これらの制度が自社にあるか、どのような内容なのかを具体的に確認することが、制度活用の第一歩です。
制度利用までのステップ:誰に相談し、どう申請する?
自社にどのような両立支援制度があるか把握したら、実際に制度を利用するためのステップに進みます。
- 情報収集と自己整理: まずは会社の規程やポータルサイトで、利用したい制度の概要、対象者、期間、申請方法、必要な書類などを確認します。その上で、ご自身の状況(子の年齢、介護の状況、希望する利用期間、希望する働き方など)を整理しておきましょう。
- 担当部署や上司への相談: 制度利用を検討していること、希望する働き方や期間について、まずは担当部署(人事部など)または直属の上司に相談することをお勧めします。特に、育児休業や介護休業、短時間勤務制度の利用は、チーム内の業務分担や引き継ぎに関わるため、早めに意向を伝えることが重要です。
- 担当部署への相談: 制度の詳細や手続きについて不明な点があれば、人事部などに問い合わせます。制度の解釈や具体的な手続きについて、正確な情報を得ることができます。
- 上司への相談: 上司には、制度を利用したい意向に加え、希望する利用期間や働き方、業務への影響(想定される引き継ぎ内容、自身の担当業務の調整案など)について具体的に伝えることが、その後の円滑な手続きにつながります。相談の際は、漠然とした不安を伝えるだけでなく、「この制度を利用することで、〇〇のような働き方をしたい」「そのために、現在の〇〇の業務を△△のように調整できないか」といった、具体的な提案を交えると建設的な対話につながりやすいでしょう。
- 必要書類の準備と申請: 会社の規程や担当部署の案内に従って、必要な申請書類(例:育児休業等申出書、短時間勤務等申出書など)を作成します。
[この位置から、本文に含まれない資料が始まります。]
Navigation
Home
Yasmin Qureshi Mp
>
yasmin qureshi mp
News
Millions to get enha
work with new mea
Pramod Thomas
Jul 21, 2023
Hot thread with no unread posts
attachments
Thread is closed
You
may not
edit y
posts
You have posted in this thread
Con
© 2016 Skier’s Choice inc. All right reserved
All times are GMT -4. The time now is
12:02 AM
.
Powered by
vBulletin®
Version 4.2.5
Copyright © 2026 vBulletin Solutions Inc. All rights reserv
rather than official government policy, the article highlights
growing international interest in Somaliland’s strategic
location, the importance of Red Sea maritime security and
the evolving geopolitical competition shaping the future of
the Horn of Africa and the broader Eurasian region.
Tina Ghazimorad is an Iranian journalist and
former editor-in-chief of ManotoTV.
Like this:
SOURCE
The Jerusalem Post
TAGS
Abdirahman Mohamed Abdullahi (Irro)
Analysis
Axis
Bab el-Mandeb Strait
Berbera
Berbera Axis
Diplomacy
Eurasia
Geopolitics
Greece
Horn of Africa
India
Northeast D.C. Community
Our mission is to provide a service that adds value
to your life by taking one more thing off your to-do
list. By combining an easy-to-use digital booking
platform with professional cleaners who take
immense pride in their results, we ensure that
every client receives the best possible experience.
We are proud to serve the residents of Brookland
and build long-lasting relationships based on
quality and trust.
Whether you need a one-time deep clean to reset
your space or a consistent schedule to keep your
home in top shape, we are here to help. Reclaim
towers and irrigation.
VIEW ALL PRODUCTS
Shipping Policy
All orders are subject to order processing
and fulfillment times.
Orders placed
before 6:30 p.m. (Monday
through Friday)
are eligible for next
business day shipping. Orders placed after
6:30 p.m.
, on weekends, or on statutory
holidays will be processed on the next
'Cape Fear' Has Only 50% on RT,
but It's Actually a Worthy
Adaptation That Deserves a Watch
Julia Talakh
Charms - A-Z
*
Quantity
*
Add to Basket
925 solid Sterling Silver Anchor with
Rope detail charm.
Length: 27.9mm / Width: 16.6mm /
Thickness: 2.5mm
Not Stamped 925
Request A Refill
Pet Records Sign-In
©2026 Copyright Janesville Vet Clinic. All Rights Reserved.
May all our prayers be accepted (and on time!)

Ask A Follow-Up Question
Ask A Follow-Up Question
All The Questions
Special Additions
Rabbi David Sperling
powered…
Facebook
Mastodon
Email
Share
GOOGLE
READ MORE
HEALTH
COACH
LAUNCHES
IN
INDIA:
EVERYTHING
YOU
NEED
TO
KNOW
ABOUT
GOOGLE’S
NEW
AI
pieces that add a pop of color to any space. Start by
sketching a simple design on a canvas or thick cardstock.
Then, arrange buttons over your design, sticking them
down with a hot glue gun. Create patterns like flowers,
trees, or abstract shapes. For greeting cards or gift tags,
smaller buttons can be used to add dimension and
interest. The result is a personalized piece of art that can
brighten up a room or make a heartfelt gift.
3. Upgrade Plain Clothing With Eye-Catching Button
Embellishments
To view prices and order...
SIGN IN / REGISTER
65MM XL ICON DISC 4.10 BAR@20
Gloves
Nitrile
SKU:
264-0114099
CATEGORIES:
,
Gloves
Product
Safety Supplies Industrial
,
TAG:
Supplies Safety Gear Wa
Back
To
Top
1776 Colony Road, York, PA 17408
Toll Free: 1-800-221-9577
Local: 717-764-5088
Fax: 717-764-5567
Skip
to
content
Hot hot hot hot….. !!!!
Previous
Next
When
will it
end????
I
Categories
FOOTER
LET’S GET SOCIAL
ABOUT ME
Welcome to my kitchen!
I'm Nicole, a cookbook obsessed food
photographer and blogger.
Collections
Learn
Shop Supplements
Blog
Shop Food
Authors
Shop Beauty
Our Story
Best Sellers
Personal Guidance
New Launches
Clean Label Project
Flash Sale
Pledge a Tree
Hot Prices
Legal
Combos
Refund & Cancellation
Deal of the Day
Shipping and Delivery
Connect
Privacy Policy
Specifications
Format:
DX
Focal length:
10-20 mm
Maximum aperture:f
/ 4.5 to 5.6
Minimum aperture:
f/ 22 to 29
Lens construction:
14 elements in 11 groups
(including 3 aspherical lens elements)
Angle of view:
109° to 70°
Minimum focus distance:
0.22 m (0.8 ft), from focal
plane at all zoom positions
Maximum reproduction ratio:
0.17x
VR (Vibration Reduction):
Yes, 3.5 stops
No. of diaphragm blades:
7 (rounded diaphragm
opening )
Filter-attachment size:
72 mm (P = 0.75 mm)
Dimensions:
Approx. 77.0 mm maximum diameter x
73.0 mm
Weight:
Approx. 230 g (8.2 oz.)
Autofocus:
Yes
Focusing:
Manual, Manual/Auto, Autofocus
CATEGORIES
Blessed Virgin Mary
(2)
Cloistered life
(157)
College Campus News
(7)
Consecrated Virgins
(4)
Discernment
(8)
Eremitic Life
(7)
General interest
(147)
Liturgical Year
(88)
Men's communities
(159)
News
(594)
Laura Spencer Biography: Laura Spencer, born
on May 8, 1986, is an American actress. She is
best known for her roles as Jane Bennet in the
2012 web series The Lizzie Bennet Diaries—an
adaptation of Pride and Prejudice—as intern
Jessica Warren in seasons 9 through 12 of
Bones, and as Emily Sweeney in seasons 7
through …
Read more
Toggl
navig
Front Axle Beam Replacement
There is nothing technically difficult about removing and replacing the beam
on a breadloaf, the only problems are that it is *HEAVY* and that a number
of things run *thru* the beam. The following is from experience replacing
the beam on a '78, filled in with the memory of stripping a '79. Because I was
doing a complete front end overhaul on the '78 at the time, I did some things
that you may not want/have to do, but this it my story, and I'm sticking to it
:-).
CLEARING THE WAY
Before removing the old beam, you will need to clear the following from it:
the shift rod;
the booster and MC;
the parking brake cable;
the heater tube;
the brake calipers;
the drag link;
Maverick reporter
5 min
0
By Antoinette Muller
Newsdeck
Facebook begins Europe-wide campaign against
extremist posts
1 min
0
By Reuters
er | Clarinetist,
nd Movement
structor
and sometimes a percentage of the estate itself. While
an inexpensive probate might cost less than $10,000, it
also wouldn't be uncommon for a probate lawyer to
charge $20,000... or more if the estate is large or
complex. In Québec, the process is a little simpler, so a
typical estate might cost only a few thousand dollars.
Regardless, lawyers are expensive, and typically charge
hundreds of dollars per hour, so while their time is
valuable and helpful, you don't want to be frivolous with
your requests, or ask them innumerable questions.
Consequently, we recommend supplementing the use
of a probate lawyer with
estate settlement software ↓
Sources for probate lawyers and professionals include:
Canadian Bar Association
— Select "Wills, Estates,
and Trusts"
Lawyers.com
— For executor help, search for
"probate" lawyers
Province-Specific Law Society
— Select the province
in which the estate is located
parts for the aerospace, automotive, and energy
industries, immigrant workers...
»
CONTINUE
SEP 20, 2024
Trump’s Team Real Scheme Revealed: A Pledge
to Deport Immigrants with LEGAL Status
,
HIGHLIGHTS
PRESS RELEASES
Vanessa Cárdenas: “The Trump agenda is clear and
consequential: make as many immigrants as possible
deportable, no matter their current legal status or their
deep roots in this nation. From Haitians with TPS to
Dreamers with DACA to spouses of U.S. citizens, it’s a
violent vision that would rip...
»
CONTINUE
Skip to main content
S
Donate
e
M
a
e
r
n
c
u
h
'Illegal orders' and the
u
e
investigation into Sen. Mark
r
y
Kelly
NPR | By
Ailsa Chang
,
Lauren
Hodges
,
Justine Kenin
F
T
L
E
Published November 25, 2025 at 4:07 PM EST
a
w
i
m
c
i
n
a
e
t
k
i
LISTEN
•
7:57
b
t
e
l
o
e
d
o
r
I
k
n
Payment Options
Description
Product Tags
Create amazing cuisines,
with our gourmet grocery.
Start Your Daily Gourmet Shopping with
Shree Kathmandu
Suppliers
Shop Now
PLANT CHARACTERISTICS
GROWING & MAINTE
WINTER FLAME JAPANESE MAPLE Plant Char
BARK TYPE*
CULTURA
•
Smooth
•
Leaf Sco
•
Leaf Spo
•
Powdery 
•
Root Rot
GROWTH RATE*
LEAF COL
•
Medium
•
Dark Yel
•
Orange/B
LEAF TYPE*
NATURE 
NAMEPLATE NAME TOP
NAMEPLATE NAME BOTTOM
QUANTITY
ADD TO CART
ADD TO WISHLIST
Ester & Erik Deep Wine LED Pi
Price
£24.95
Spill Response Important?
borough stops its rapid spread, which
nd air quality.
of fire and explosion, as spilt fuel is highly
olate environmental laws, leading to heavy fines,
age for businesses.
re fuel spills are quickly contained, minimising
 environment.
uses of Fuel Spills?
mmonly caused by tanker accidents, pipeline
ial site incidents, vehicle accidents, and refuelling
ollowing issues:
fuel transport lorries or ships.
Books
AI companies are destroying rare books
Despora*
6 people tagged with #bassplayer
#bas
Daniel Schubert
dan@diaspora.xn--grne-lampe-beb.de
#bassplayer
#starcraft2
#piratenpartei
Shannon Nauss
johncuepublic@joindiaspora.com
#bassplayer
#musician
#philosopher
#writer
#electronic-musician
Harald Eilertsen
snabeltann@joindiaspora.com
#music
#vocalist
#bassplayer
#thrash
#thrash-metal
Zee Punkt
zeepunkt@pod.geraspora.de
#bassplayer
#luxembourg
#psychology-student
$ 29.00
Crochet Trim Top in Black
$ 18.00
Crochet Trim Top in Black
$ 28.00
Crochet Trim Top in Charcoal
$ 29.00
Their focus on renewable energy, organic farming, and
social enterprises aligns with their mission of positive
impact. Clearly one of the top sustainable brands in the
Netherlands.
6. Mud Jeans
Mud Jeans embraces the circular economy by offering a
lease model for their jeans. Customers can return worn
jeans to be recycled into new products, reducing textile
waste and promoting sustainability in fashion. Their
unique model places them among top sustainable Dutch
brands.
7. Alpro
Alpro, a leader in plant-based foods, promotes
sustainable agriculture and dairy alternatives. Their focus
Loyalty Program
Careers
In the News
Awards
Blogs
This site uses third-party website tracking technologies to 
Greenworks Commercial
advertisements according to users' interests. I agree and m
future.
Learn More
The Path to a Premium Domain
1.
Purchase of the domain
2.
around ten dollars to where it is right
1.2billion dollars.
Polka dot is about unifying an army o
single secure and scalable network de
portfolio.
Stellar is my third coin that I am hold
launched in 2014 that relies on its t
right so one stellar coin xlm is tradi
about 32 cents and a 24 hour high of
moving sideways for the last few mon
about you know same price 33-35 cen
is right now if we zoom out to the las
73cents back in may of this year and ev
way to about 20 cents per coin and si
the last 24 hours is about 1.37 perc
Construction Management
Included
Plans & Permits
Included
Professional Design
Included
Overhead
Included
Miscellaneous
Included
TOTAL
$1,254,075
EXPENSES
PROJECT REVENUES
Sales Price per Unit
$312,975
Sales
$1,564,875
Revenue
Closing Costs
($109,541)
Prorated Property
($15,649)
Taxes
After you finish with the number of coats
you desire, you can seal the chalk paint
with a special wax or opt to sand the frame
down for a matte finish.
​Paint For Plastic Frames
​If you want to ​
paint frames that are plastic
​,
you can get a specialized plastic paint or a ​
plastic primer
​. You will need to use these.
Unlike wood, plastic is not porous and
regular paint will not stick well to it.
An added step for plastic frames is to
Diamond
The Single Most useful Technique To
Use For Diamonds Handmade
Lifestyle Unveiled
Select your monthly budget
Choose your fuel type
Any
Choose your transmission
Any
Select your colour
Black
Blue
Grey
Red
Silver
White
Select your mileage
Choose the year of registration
必要に応じて、住民票や医師の診断書など、添付書類が必要になる場合もあります。書類の準備ができたら、会社の指定する方法(人事部へ提出、システム入力など)で申請を行います。
- 会社による承認・手続き: 提出された申請書類に基づき、会社が制度の利用要件を満たしているかなどを確認し、承認を行います。承認後、制度の利用開始となります。短時間勤務の場合は、給与計算や社会保険手続きに変更が生じるため、これらの手続きも会社側で行われます。
制度を使いこなすためのヒント:周囲との連携が鍵
制度を利用して両立を続けるためには、制度を申請するだけでなく、利用中もいくつかの点を心掛けるとスムーズです。
- 事前の計画と情報共有: 制度利用期間中の自身の業務内容や、周囲への引き継ぎ事項について、事前にしっかりと計画を立て、チーム内に情報共有することが重要です。
- コミュニケーション: 短時間勤務中や、子の病気などで急に休む必要がある場合など、日頃から上司や同僚と密にコミュニケーションを取り、業務の状況や連絡先などを共有しておくことで、周囲の理解と協力を得やすくなります。
- 利用期間の見直し: 制度によっては、利用期間の延長や短縮が可能な場合があります。状況が変わった場合は、会社の規程を確認し、必要であれば再度相談・申請を行うことも検討しましょう。
まとめ
育児や介護と仕事を両立するためには、まず自社にどのような両立支援制度があるのかを知ることが第一歩です。会社の規程や社内ポータルで情報を探し、不明な点は人事部などの担当部署に問い合わせてみましょう。制度利用の際には、担当部署や上司に早めに相談し、具体的な利用計画や業務調整案を伝えることで、円滑な手続きと周囲の協力を得やすくなります。
制度を知り、活用することは、自分自身が安心して働き続けるためだけでなく、企業全体で多様な働き方を認め、支え合う文化を育むことにもつながります。一人で抱え込まず、利用できる制度や周囲のサポートを積極的に活用しながら、仕事と育児・介護の両立を実現していきましょう。